- **Activity**:
Lines in the entries below where the word "Aérea" shows up should each be copied.

Segment Open

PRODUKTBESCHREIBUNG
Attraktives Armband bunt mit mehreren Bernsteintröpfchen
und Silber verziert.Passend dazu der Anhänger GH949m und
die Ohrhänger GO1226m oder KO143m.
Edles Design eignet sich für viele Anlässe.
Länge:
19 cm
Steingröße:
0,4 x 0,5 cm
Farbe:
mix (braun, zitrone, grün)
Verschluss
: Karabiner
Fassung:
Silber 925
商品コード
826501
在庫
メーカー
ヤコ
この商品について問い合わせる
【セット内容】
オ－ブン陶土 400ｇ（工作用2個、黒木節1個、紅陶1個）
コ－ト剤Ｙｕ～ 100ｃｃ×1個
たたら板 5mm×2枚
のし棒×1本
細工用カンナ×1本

Segment Closed
Segment Open

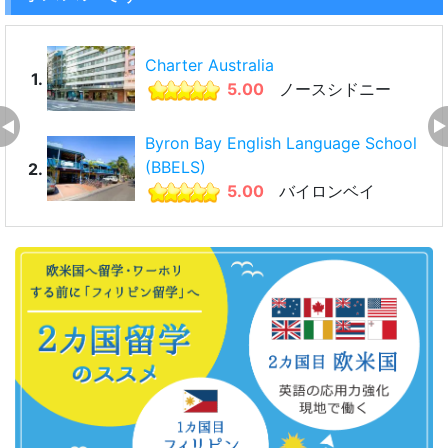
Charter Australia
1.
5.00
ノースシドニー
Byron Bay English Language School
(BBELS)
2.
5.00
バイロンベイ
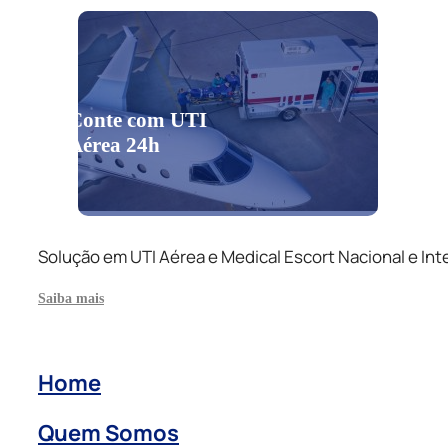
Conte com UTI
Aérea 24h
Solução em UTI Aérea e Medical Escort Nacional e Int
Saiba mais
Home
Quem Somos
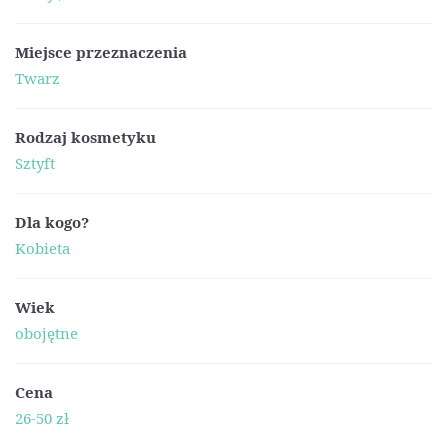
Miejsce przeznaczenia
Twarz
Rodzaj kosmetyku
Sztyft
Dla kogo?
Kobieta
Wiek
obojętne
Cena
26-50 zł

Segment Closed

- **Solution for this task**:
Aérea 24h
Solução em UTI Aérea e Medical Escort Nacional e Int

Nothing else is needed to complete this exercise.